Aquinas explicitly discusses his regimes and their relationship to human law in question 95 article 4. The first regime Aquinas mentions is monarchy, and the form of law associated with this regime are “royal ordinances.”[3] Aristocracy is the second regime and is associated with “authoritative legal opinions and senatorial decrees.”[4] Oligarchy is associated with “praetorian law” or what Aquinas also calls, “honorary.”[5] Democracy is the final regime associated with law, as tyranny is lawless, and democracy has, “acts of plebian assemblies.”[6] It is curious that Aquinas does not place the distinction of human law in particular on any of the regimes. The closest are Aristocracy and Oligarchy yet even those are only “opinions” and “honorary” laws. And considering the regimes and the form of law associated with them, Aquinas declares that none are the best government. This is unique given that in question 105, and in his work On Kingship where Aquinas declares that Kingship is the best form of government.[7] Yet in light of the relationship between regime and law none seem to have authoritative human law associated with them. This may be because Aquinas states that the best is a mixed regime with Kingship, Aristocracy and Democracy.  However, if, none of the political regimes have law proper, then where does one receive law? Can authoritative human law be achieved through the temporal, or must one look towards someplace else? Aquinas exhibits four kinds of law: Eternal, Natural, Divine and Human law. The Human law is a reflection of the Natural and Divine laws. The Natural law is the Eternal Law’s participation in human reason. Therefore, it would appear as though only the ecclesiastical can make authoritative human law.
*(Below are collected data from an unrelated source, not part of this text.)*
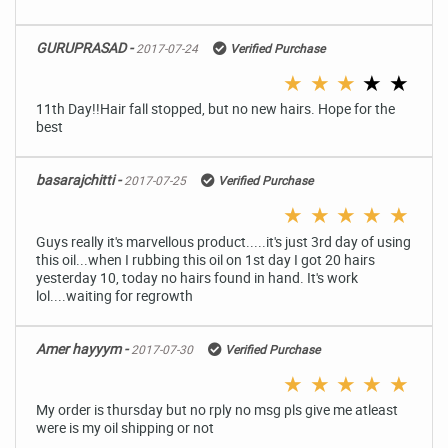
GURUPRASAD -
2017-07-24
Verified Purchase
★
★
★
★
★
11th Day!!Hair fall stopped, but no new hairs. Hope for the
best
basarajchitti -
2017-07-25
Verified Purchase
★
★
★
★
★
Guys really it's marvellous product.....it's just 3rd day of using
this oil...when I rubbing this oil on 1st day I got 20 hairs
yesterday 10, today no hairs found in hand. It's work
lol....waiting for regrowth
Amer hayyym -
2017-07-30
Verified Purchase
★
★
★
★
★
My order is thursday but no rply no msg pls give me atleast
were is my oil shipping or not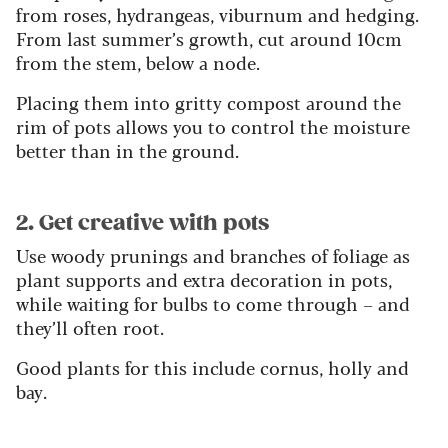
from roses, hydrangeas, viburnum and hedging.
From last summer’s growth, cut around 10cm
from the stem, below a node.
Placing them into gritty compost around the
rim of pots allows you to control the moisture
better than in the ground.
2. Get creative with pots
Use woody prunings and branches of foliage as
plant supports and extra decoration in pots,
while waiting for bulbs to come through – and
they’ll often root.
Good plants for this include cornus, holly and
bay.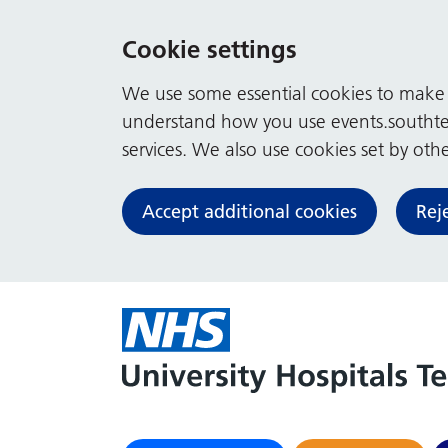
Cookie settings
We use some essential cookies to make t
understand how you use events.southte
services. We also use cookies set by other
Accept additional cookies
Rej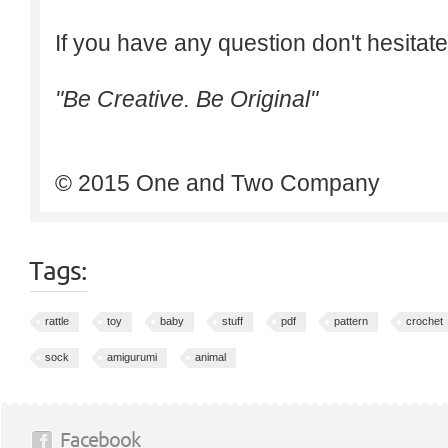
If you have any question don't hesitate
"Be Creative. Be Original"
© 2015 One and Two Company
Tags:
rattle
toy
baby
stuff
pdf
pattern
crochet
sock
amigurumi
animal
Facebook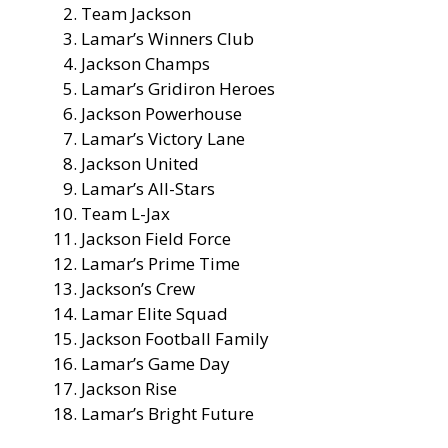
Team Jackson
Lamar’s Winners Club
Jackson Champs
Lamar’s Gridiron Heroes
Jackson Powerhouse
Lamar’s Victory Lane
Jackson United
Lamar’s All-Stars
Team L-Jax
Jackson Field Force
Lamar’s Prime Time
Jackson’s Crew
Lamar Elite Squad
Jackson Football Family
Lamar’s Game Day
Jackson Rise
Lamar’s Bright Future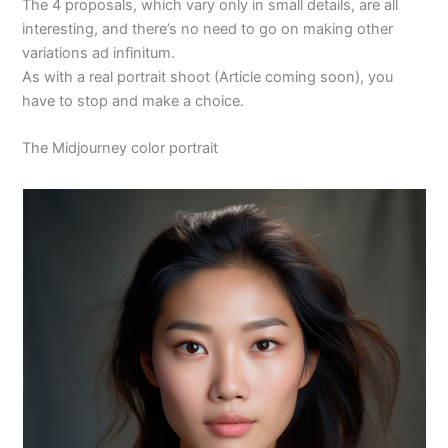
The 4 proposals, which vary only in small details, are all
interesting, and there’s no need to go on making other
variations ad infinitum.
As with a real portrait shoot (Article coming soon), you
have to stop and make a choice.
The Midjourney color portrait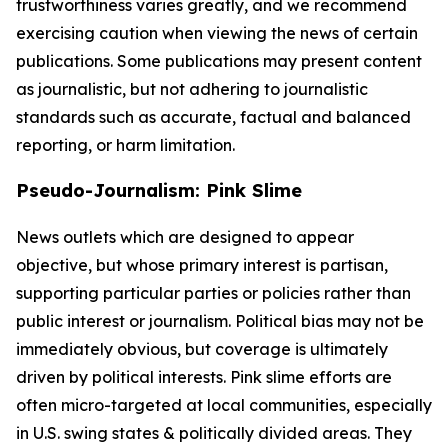
trustworthiness varies greatly, and we recommend
exercising caution when viewing the news of certain
publications. Some publications may present content
as journalistic, but not adhering to journalistic
standards such as accurate, factual and balanced
reporting, or harm limitation.
Pseudo-Journalism: Pink Slime
News outlets which are designed to appear
objective, but whose primary interest is partisan,
supporting particular parties or policies rather than
public interest or journalism. Political bias may not be
immediately obvious, but coverage is ultimately
driven by political interests. Pink slime efforts are
often micro-targeted at local communities, especially
in U.S. swing states & politically divided areas. They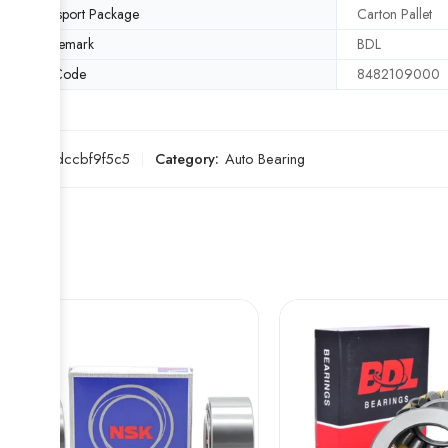
Transport Package
Carton Pallet
Trademark
BDL
HS Code
8482109000
SKU:
fcdccbf9f5c5
Category:
Auto Bearing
While Aquinas does not, in these sections, directly reference the relationship between the temporal and the ecclesiastical. However, using what Aquinas states in questions 95 and 105 of the Summa and On Kingship it nonetheless appears important to discuss that relationship. The polity is declared in question 95 to be the best regime. In question 95 of the Summa, polity, a mix of Kingship, Aristocracy and Democracy, is declared the best regime; this polity could be likened to the regime found in England. However, does Aquinas mean by polity a mix of temporal and ecclesiastical authority with the Papacy at its head as king, and local aristocratic and democratic assemblies to deal with the day to day operations of the civil society? At the time the Papacy was only beginning to take the traditional title of Kings, “Vicar of Christ” for itself. However, based on Aquinas’ view of the Human law, it would appear that the ecclesiastical authority is necessary in the creation of human law. And so looking at this possible relationship between the two spheres, temporal and ecclesiastical, then one may see in Aquinas his willingness to give to the Papacy political authority in connection with the Papacy’s emerging claim to the title of Vicar of Christ.  Authoritative Human law could be possible under Papal rule, if one assumes that Human law is a reflection of the Natural and Divine laws and that they can only be decreed by members of the clergy. If this in fact is true, then a starker contrast can be seen between Aquinas and the moderns, even a starker contrast between Aquinas and a fellow medieval like Dante. The alternative to seeing Kingship as filled by a temporal, civil leader rather than by the Papacy would call into question Aquinas’ belief that the ecclesiastical has any authority within civil society at all.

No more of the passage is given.